Know that throughout your pregnancy, it’s OK to ask questions. And if you forget the answer, call and ask them again. Every pregnancy is different, and your schedule of appointments and tests will depend on what’s usual in your area or recommended by your medical professional. But as an overview, these are the antenatal (pre-birth) tests you’re likely to be offered during your pregnancy. These tests monitor your health and your baby’s development. The results help you and your doctor or midwife plan your care.
Some antenatal testing, especially in the first trimester, is to check the health of the mum. Early in your pregnancy (usually six to eight weeks), at your first antenatal appointment, a blood test is recommended to check your overall health. The blood will be tested for infections (including HIV and hepatitis B) and other health concerns like anemia (low iron is common in pregnant women).

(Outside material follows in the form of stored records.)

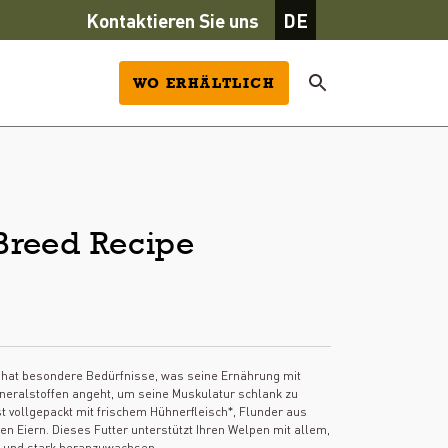
Kontaktieren Sie uns
DE
WO ERHÄLTLICH
Breed Recipe
 hat besondere Bedürfnisse, was seine Ernährung mit
ineralstoffen angeht, um seine Muskulatur schlank zu
 vollgepackt mit frischem Hühnerfleisch*, Flunder aus
en Eiern. Dieses Futter unterstützt Ihren Welpen mit allem,
h und stark heranzuwachsen.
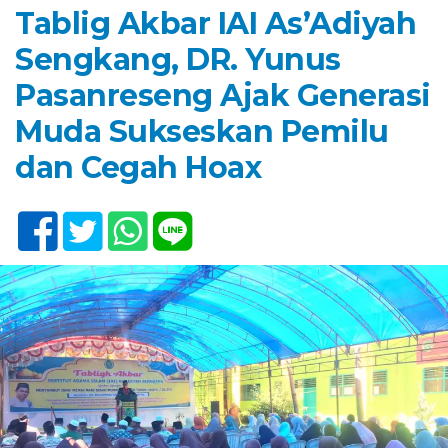
Tablig Akbar IAI As’Adiyah
Sengkang, DR. Yunus
Pasanreseng Ajak Generasi
Muda Sukseskan Pemilu
dan Cegah Hoax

This blood test will also be used to determine your blood type and Rh type. If you’re Rh-negative, and your baby is Rh-positive, it could be a serious health risk to your baby. You can’t find out the baby’s blood type until it’s born, so Rh-negative mothers are offered an Anti-D injection at their around 28- and 36-week antenatal appointments. Rh-negative mums will be given further Anti-D injections if bleeding occurs, and if the baby is found to be Rh-positive at birth.
Ultrasounds (the fun ones)
Fun because you get to see your little one with your own eyes, watch them move and hear their heartbeat. They get less fun if you have to have them later in your pregnancy and the technician has to push things around to get a better view. But if your pregnancy is complication free, you’ll likely have just two ultrasounds. The first, at 12-weeks, determines your due date and whether there is more than one fetus (twins?!). The second, at 20-weeks, checks the baby’s growth, the position of the placenta and heart or body defects like spina bifida. This is also when the technician can identify the sex of your baby.
You’ll be offered a urine test with your first antenatal blood test, and throughout your pregnancy. These check for infections that could link to early labour or low birth weight, and also screen for maternal health concerns. For example, the ratio of protein to creatinine found in a urine sample can be used to diagnose preeclampsia.
At 24-28 weeks you can be tested for gestational diabetes — yes, there’s a special kind of diabetes that only applies when you’re pregnant. The glucose tolerance test (GTT) involves fasting overnight, an early morning blood test taken, drinking 75 gm of glucose in a sweet drink (opt for it to be served cold), waiting an hour, a second blood test, waiting another hour, and a third blood test. If gestational diabetes is confirmed, your pregnancy will be categorised as high-risk and will need special management.
Time for a swab
When it’s almost go-time (36-38 weeks) you’ll be offered a Group B streptococcal screening test. Group B streptococcal is a bacteria that can live in the vagina or anus. It’s harmless to you, but could make your baby very sick if it is passed on during birth. The test involves swabbing the vagina and anus. If GBS is present, you’ll be given antibiotics during labour to lower the risk of infection to your baby.
Human DNA is organised into 46 chromosomes. Babies can be born with extra, missing or altered chromosomes which can affect their health and learning. Chromosome abnormalities include Down Syndrome and Edwards Syndrome. For every baby, there is a small chance of being born with a chromosome abnormality. During pregnancy, screening tests are offered to determine whether there is an increased risk that your baby could be affected by a genetic disorder. There are three main options for genetic testing. The first is the “noninvasive prenatal testing (NIPT)”, a blood test taken from 10 weeks. You can also find out the baby’s gender in this test. Next there’s the “combined first trimester screening”, which involves a blood test at around 10-13 weeks, with the 12-week ultrasound. Thirdly, there is the “second trimester serum screening”, a blood test that can be taken between 14-20 weeks.
If the results from any of these screening tests indicate an increased risk, you may be offered a diagnostic test, to determine for certain whether a genetic disorder is present. These tests are invasive, so come with a small risk of miscarriage.